TLDR: SK had a massive backlog of cases. Dr Ready offered to work through the backlog if he could bill for them. The health authority refused to pay for it. Ready vindictively pointed out the head of the lab as a non-physician, which was against the books, and caused media scrutiny. Health authority fired Ready.

 

Here is a historical take on the dismantling of the Ontario laboratory sector in the nineties. 

 

https://ir.library.dc-uoit.ca/bitstream/10155/360/1/Bourne_Lavern.pdf

 

TLDR: govt prohibited billing away from pathologists in hospitals. tried it with radiology but they fought back hard and won. a few northern pathologists sued the government and won the verdict, but the government just started paying $0 for hospital based lab services. the northern pathologists, for whatever reason, ceased legally pursuing this (though i think that if they kept at it they would have been successful as $0 is not fair value for services). 

  

Here is the prospectus of the ontario association of pathologists 2018 annual general meeting:

 

https://ontariopathologists.org/ontario-pathologists/wp-content/uploads/2017/03/OAP-Program-Final.pdf

 

Note pathologist "workload", which means that there has been a 10% compounded increase in specimen volume (Aka patients seen) over the last decade, and an unmeasured but subjectively significant increase in complexity (receptor testing and other histologic features that were once only curiosities) without an increase in income or available positions.
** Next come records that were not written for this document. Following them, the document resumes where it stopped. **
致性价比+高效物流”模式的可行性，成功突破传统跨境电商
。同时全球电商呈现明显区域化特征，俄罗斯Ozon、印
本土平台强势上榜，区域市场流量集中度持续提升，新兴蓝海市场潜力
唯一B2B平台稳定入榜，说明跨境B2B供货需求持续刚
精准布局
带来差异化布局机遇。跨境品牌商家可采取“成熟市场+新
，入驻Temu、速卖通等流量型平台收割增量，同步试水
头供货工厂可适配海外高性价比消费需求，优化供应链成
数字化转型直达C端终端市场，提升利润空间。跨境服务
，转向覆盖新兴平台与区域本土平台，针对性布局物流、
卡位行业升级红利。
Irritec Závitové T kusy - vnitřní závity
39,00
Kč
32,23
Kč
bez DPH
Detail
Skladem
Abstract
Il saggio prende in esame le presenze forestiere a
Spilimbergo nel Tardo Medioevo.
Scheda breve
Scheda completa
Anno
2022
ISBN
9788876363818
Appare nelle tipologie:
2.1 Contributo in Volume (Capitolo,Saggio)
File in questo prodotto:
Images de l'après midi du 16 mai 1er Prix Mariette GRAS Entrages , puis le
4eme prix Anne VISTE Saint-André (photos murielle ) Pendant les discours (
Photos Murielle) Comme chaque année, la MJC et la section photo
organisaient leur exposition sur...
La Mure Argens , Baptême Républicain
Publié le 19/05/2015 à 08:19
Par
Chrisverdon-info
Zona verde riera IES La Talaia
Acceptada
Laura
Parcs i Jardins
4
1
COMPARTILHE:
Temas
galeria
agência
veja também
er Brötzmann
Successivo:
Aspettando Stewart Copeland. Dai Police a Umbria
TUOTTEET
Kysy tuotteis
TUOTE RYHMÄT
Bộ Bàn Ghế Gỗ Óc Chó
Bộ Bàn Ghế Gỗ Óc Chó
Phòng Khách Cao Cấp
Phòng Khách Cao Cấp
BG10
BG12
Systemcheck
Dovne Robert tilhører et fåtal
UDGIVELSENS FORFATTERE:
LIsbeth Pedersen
This is a big problem everywhere and nothing has been done to correct it in over 20 years. Our representatives have decided it is worth talking about for FIFTEEN MINUTES. Meanwhile the government organizations CCO and QMPLS have 2.5 hours devoted to their edicts where they come to pathologists and tell us what synoptic reports we have to fill out, and other such quality-metric bullshit. The specialty is not in control of itself.

 

Poor political situation = think twice.

Thanks for the insight. I am surprised that Pathologists would not try to fight it off, much like Radiologists.